Colorado Wildlife Refuge Opens at Former Nuclear Weapons Plant Amid Controversy

BY  PAM WRIGHT weather.com


Former Colorado Thermonuclear Parts Plant Now a Wildlife Refuge

The former Rocky Flats plutonium plant that encountered fires and radioactive spills is now open as a wildlife refuge in Colorado.

The U.S. Fish and Wildlife Service opened the gates of Rocky Flats National Wildlife Refuge on Sept. 15 near a former Environmental Protection Agency superfund site which used to house a plant that manufactured plutonium triggers for nuclear bombs for nearly four decades, the Associated Press reports.

At a Glance

  • The 5,237-acre refuge sits on a plateau of tallgrass prairie and is home to home to 239 wildlife species.
  • The refuge surrounds a plant that manufactured plutonium triggers for nuclear bombs for nearly four decades.
  • An energy company applied to drill for oil and gas near the new refuge, further angering environmental groups.

Health concerns surround a new Colorado wildlife refuge outside of Denver at the site of a former nuclear weapons plant.

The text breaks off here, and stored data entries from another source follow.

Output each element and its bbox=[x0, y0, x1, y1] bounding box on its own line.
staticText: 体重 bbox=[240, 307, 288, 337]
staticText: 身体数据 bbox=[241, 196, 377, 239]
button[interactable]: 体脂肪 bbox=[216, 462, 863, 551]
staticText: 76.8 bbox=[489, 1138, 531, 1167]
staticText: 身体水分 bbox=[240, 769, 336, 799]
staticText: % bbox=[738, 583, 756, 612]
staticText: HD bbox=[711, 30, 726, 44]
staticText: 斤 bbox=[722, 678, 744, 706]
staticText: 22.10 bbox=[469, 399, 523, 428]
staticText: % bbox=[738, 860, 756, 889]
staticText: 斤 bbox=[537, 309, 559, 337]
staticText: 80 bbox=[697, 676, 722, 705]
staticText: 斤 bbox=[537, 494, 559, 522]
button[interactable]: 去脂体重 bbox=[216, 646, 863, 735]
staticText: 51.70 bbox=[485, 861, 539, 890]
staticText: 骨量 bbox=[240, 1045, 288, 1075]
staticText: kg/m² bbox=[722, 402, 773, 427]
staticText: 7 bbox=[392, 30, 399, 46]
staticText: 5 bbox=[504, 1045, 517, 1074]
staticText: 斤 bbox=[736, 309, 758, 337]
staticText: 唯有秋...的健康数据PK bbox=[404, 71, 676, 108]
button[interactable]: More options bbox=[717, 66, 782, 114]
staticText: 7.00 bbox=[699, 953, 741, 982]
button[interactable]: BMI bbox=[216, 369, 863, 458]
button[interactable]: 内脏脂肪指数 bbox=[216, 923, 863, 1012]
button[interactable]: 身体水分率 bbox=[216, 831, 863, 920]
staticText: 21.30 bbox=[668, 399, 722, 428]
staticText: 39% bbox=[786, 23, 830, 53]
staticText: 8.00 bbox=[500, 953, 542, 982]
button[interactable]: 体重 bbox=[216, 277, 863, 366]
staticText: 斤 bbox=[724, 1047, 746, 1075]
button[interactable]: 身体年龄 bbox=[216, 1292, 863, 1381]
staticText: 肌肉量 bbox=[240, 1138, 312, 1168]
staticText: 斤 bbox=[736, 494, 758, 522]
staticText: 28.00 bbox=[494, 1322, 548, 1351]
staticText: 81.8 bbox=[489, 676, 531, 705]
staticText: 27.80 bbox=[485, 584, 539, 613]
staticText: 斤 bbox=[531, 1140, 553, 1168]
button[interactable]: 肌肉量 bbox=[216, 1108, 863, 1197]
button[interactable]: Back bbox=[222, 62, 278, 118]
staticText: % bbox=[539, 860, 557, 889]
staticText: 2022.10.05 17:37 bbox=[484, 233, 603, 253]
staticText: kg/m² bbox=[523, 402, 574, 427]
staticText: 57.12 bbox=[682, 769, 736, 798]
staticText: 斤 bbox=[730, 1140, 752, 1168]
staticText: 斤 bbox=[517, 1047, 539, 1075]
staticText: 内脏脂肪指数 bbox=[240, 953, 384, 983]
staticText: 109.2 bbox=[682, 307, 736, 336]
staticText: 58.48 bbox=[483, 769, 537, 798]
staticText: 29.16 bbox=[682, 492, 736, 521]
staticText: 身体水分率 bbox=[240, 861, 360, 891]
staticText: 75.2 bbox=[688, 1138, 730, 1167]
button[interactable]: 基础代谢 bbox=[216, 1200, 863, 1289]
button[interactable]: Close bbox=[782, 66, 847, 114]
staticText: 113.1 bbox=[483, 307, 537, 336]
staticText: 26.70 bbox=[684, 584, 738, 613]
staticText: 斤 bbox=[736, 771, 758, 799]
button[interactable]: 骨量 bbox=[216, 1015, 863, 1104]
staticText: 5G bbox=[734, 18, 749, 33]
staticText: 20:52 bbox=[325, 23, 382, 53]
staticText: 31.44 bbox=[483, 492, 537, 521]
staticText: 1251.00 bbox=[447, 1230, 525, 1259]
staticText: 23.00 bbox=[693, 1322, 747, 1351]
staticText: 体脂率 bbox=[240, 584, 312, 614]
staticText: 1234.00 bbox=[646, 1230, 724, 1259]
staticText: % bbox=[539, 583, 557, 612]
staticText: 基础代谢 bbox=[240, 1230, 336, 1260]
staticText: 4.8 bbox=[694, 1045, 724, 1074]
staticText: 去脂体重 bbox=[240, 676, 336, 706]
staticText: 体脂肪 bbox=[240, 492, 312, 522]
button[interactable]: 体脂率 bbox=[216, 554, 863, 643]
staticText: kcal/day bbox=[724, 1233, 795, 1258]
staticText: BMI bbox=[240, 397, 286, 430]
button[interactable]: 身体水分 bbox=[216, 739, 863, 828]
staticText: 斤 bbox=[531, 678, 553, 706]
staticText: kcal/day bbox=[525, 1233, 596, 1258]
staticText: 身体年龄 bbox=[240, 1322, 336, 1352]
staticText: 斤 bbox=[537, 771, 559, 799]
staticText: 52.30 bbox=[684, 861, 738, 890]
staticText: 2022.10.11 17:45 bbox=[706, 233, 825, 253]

The 5,237-acre refuge sits on a plateau of tallgrass prairie and is home to home to 239 wildlife species, including bears, elk, cougars, falcons, songbirds and monarch butterflies, among others. The refuge offers 10.2 miles of trails surrounding the plant that has a history of fires, leaks and spills. The 1,300 acres closest to the manufacturing plant remain closed to the public and state officials discourage visitors from venturing off designated trails. A lawsuit brought by a coalition of community and national environmental groups trying to prevent the opening of the refuge is pending before U.S. District Judge Philip Brimmer, Reuters reports. Sixty-two pounds of plutonium was discovered stuck in the exhaust ducts of the plant, prompting an $18.5 million fine in 1992. The plant is permanently closed to the public, but an 8-square-mile buffer zone surrounding the plant was turned over to the U.S. Fish and Wildlife Service to be used as a refuge.The lawsuit demands that the site close until more testing can be completed.  Brimmer ruled the refuge could be open while the case is heard in court.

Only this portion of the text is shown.